Copy out the entries below exactly as they stand, but only from the line containing "Track and Multi" through the line containing "animation_type".

DATA EXCERPTS section start

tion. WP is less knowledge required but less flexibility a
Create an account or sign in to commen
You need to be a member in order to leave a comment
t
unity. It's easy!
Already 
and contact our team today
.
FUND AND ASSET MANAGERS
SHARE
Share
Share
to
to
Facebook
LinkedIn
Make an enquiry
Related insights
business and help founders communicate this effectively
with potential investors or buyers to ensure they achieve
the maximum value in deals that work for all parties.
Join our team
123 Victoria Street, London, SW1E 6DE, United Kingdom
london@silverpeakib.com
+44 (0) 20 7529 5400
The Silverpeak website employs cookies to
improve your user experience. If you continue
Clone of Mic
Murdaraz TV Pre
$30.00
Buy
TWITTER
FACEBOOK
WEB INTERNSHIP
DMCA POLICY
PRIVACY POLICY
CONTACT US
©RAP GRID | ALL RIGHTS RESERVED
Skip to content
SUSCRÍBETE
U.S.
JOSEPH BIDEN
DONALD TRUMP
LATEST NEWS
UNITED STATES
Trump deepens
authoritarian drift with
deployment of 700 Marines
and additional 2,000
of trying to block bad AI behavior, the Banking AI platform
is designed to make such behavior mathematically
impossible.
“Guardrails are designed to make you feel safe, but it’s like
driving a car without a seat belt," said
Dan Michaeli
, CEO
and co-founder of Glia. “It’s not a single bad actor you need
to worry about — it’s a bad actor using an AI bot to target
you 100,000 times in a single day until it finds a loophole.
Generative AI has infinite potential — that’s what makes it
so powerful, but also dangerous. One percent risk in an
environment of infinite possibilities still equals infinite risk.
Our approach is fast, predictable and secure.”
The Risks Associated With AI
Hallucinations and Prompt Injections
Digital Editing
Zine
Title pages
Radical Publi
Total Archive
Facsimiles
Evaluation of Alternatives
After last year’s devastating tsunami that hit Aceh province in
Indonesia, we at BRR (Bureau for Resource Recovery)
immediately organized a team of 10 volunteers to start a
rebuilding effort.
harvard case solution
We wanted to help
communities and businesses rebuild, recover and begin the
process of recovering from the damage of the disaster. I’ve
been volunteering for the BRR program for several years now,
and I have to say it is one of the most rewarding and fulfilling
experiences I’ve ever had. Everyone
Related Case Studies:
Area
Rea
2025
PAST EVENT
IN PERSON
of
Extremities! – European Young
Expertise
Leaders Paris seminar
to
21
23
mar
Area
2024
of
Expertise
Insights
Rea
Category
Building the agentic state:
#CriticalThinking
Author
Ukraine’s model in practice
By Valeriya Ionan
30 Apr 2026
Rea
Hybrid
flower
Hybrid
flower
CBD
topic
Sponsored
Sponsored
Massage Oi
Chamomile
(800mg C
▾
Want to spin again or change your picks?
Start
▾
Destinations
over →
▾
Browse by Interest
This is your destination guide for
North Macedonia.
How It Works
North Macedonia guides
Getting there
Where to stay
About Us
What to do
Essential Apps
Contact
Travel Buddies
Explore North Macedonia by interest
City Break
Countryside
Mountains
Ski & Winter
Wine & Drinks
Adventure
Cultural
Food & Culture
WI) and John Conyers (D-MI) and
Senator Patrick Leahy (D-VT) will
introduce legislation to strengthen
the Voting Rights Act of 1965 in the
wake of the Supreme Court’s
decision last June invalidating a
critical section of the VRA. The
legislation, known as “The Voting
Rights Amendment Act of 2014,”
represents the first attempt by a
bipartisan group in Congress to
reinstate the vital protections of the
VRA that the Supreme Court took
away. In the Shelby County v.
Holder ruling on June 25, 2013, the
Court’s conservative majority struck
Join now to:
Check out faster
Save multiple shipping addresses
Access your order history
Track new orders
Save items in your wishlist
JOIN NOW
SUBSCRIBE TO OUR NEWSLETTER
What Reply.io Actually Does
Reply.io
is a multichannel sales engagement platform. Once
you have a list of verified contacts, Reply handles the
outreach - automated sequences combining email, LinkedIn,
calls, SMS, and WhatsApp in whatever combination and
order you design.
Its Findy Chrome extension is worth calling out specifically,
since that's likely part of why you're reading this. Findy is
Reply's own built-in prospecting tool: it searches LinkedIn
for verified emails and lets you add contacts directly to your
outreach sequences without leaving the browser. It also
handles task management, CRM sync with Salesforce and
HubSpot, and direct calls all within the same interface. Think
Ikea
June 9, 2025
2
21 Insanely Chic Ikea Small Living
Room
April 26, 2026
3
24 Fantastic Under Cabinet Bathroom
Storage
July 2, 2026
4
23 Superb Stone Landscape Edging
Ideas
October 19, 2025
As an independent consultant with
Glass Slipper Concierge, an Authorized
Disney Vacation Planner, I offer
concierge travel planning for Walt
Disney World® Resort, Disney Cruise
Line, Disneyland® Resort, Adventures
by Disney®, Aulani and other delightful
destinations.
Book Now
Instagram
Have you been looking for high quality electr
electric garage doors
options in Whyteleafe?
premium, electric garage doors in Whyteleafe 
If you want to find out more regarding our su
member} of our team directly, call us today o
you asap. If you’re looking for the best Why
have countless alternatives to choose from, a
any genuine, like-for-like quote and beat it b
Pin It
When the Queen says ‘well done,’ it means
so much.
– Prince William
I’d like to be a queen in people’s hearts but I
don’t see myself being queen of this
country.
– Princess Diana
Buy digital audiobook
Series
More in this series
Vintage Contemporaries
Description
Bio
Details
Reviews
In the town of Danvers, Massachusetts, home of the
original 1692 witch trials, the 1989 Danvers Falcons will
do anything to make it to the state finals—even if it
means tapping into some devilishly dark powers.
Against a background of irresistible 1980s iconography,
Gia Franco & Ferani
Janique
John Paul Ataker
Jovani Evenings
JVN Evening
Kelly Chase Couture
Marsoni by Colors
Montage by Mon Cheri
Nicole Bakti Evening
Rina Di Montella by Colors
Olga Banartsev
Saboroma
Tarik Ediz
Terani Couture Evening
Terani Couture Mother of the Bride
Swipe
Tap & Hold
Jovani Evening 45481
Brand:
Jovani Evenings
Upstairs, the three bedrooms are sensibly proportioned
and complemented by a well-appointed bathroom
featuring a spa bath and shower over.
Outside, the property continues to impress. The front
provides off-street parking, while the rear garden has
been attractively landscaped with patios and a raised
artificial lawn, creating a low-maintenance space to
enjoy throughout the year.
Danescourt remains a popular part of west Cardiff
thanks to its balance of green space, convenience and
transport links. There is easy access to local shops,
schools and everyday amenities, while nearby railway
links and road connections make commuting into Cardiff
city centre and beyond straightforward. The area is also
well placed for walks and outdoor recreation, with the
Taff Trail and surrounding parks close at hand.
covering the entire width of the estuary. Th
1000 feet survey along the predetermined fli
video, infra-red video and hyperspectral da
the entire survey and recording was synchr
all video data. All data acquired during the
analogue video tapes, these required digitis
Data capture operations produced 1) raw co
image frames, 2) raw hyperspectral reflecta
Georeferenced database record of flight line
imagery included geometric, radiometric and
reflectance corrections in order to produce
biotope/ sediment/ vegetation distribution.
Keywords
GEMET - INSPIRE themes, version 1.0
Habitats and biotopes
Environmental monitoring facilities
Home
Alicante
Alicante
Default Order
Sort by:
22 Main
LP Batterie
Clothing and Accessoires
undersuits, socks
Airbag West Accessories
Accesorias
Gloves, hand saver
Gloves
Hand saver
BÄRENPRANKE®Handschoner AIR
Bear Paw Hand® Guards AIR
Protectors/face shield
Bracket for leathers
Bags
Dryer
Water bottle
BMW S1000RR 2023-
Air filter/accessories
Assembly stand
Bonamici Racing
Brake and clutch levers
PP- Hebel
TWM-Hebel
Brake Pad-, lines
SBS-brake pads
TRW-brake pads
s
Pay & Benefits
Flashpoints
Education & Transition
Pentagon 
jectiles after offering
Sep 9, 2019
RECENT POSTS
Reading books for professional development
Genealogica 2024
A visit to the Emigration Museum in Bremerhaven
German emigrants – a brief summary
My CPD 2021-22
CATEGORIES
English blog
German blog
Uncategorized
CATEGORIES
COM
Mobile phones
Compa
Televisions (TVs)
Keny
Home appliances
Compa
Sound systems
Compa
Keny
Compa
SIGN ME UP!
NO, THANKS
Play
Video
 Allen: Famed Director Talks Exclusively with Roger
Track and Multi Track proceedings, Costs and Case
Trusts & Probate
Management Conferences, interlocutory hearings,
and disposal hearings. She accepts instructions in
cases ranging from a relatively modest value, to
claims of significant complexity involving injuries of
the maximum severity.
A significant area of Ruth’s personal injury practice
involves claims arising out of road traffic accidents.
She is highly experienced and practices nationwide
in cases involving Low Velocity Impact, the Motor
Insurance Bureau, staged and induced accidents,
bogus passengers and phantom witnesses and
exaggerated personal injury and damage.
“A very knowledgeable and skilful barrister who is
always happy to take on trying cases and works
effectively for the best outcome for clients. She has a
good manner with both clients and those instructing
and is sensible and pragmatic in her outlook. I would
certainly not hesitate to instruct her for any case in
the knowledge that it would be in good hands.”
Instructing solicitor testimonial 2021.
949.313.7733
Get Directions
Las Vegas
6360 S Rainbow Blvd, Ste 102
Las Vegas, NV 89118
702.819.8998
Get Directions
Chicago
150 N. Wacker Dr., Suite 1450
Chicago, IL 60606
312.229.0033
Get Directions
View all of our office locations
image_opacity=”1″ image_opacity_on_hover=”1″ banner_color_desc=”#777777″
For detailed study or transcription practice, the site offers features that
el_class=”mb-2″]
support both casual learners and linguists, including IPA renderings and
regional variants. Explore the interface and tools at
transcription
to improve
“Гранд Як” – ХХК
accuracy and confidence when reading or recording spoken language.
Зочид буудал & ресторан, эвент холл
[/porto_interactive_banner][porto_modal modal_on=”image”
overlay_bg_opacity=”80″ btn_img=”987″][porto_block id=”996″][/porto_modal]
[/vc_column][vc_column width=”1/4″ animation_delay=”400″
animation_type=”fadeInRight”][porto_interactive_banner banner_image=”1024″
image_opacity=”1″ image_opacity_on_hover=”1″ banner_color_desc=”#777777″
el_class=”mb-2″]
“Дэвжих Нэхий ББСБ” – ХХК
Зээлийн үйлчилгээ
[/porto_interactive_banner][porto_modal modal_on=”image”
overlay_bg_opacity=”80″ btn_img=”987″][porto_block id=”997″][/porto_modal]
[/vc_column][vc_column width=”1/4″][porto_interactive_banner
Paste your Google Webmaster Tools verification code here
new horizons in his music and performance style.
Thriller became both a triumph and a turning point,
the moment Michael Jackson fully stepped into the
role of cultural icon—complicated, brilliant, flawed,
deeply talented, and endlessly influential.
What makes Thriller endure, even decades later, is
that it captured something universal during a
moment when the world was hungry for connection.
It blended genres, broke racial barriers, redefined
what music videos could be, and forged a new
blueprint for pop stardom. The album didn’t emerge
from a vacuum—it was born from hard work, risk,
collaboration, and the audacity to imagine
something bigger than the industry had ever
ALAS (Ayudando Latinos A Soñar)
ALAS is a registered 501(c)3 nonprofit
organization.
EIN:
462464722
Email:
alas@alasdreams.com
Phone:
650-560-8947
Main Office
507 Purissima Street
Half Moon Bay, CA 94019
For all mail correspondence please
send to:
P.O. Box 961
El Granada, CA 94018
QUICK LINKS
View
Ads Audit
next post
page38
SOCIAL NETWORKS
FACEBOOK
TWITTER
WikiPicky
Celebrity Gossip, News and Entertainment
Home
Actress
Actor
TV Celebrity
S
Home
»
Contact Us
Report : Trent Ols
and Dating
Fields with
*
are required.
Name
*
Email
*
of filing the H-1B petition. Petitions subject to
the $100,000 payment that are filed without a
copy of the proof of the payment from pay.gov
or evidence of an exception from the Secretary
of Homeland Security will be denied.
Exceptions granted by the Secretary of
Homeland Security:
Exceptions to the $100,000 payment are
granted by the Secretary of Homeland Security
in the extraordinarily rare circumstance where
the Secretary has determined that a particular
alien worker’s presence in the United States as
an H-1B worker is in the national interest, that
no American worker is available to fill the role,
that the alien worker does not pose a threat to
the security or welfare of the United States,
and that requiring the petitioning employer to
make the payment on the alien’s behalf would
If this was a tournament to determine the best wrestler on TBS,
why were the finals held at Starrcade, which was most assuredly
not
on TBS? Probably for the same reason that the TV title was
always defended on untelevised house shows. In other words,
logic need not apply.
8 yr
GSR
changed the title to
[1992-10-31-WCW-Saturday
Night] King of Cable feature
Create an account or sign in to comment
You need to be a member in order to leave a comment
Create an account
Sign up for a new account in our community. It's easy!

DATA EXCERPTS section end

• _EXERCISE ANSWER_:
Track and Multi Track proceedings, Costs and Case
Trusts & Probate
Management Conferences, interlocutory hearings,
and disposal hearings. She accepts instructions in
cases ranging from a relatively modest value, to
claims of significant complexity involving injuries of
the maximum severity.
A significant area of Ruth’s personal injury practice
involves claims arising out of road traffic accidents.
She is highly experienced and practices nationwide
in cases involving Low Velocity Impact, the Motor
Insurance Bureau, staged and induced accidents,
bogus passengers and phantom witnesses and
exaggerated personal injury and damage.
“A very knowledgeable and skilful barrister who is
always happy to take on trying cases and works
effectively for the best outcome for clients. She has a
good manner with both clients and those instructing
and is sensible and pragmatic in her outlook. I would
certainly not hesitate to instruct her for any case in
the knowledge that it would be in good hands.”
Instructing solicitor testimonial 2021.
949.313.7733
Get Directions
Las Vegas
6360 S Rainbow Blvd, Ste 102
Las Vegas, NV 89118
702.819.8998
Get Directions
Chicago
150 N. Wacker Dr., Suite 1450
Chicago, IL 60606
312.229.0033
Get Directions
View all of our office locations
image_opacity=”1″ image_opacity_on_hover=”1″ banner_color_desc=”#777777″
For detailed study or transcription practice, the site offers features that
el_class=”mb-2″]
support both casual learners and linguists, including IPA renderings and
regional variants. Explore the interface and tools at
transcription
to improve
“Гранд Як” – ХХК
accuracy and confidence when reading or recording spoken language.
Зочид буудал & ресторан, эвент холл
[/porto_interactive_banner][porto_modal modal_on=”image”
overlay_bg_opacity=”80″ btn_img=”987″][porto_block id=”996″][/porto_modal]
[/vc_column][vc_column width=”1/4″ animation_delay=”400″
animation_type=”fadeInRight”][porto_interactive_banner banner_image=”1024″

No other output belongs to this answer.